How Do You Calculate the Pre-Exponential Factor? Credit: Jose Luis Gutierrez/E+/Getty Images

The pre-exponential factor, or frequency factor, is an aspect of the Arrhenius equation and is related to collision theory. The value for this factor varies depending on the chemical reaction and is determined through experimental observation. However, if values of the rate constant, k, are known at different temperatures, an Arrhenius plot is used to determine the pre-exponential factor, A.

1. Rearrange the Arrhenius equation

Rearrange the Arrhenius equation, k = Ae^(-E_a / RT), to resemble a linear equation, ln(k) = ln(A) - (E_a / R) * (1 / T). E_a is the activation energy, T is the temperature in Kelvin, and R is the gas constant. The values of ln(k) represent the y coordinates, the values of (1 / T) represent the x coordinates, the slope is -(E_a / R), and the y-intercept is ln(A).

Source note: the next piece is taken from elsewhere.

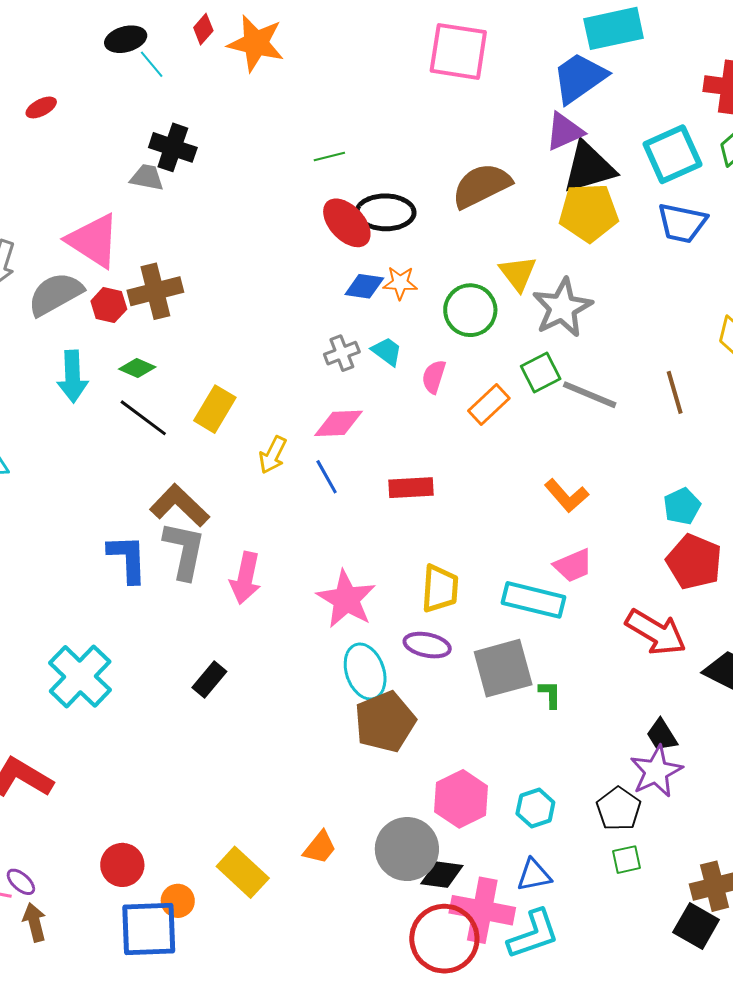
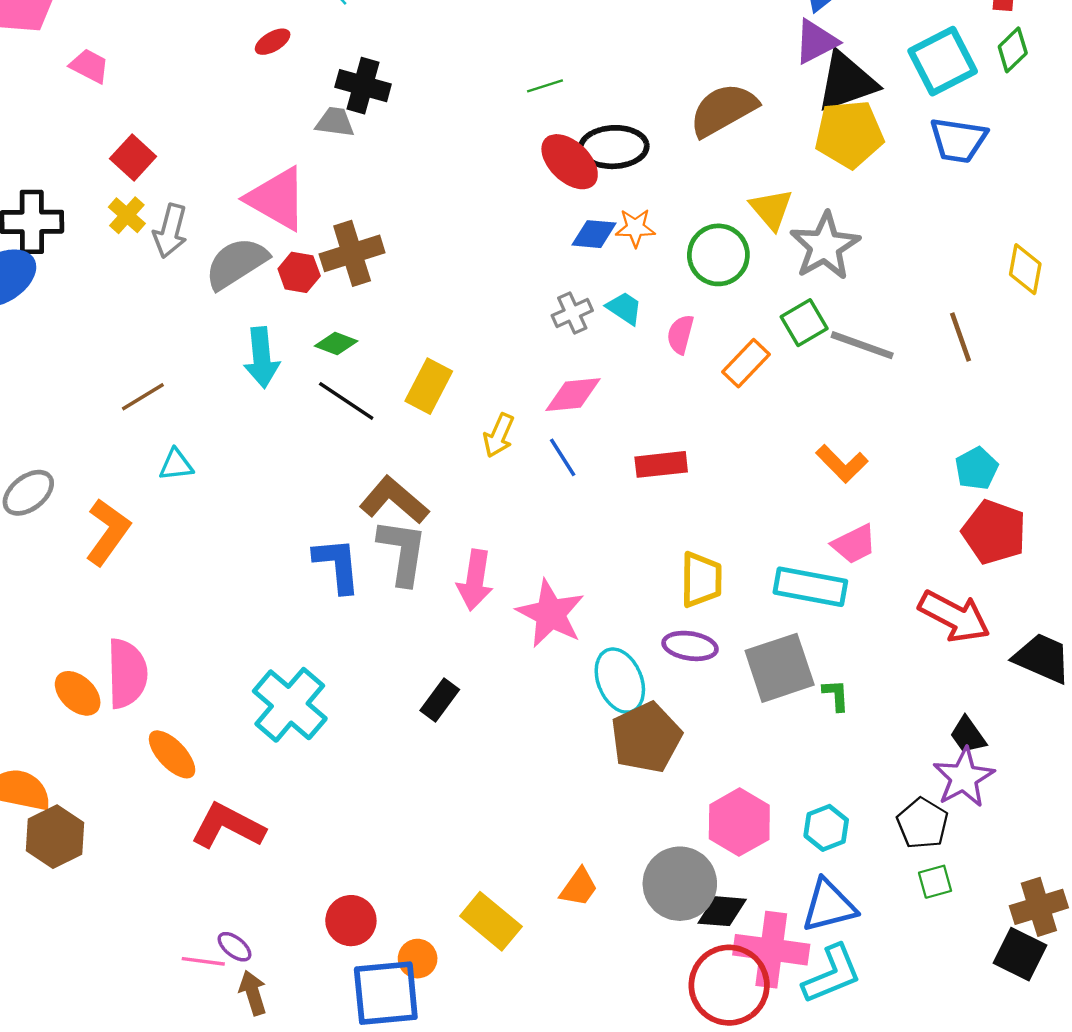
red ellipse: (41, 107) -> (273, 42), moved
pink star: (346, 599) -> (551, 614), moved
blue triangle: (534, 875) -> (829, 906), size x1.4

2. Plot the x and y coordinates

Plot the values of ln(k) and (1 / T) on a graph, and draw a straight line through the points.

3. Determine the y-intercept, and solve for A

The y-intercept is determined by extending the line through the y axis and finding where the line crosses over the axis. This coordinate gives the value of ln(A). Raise this value by e to get the value of A, e^(ln(A)) = A.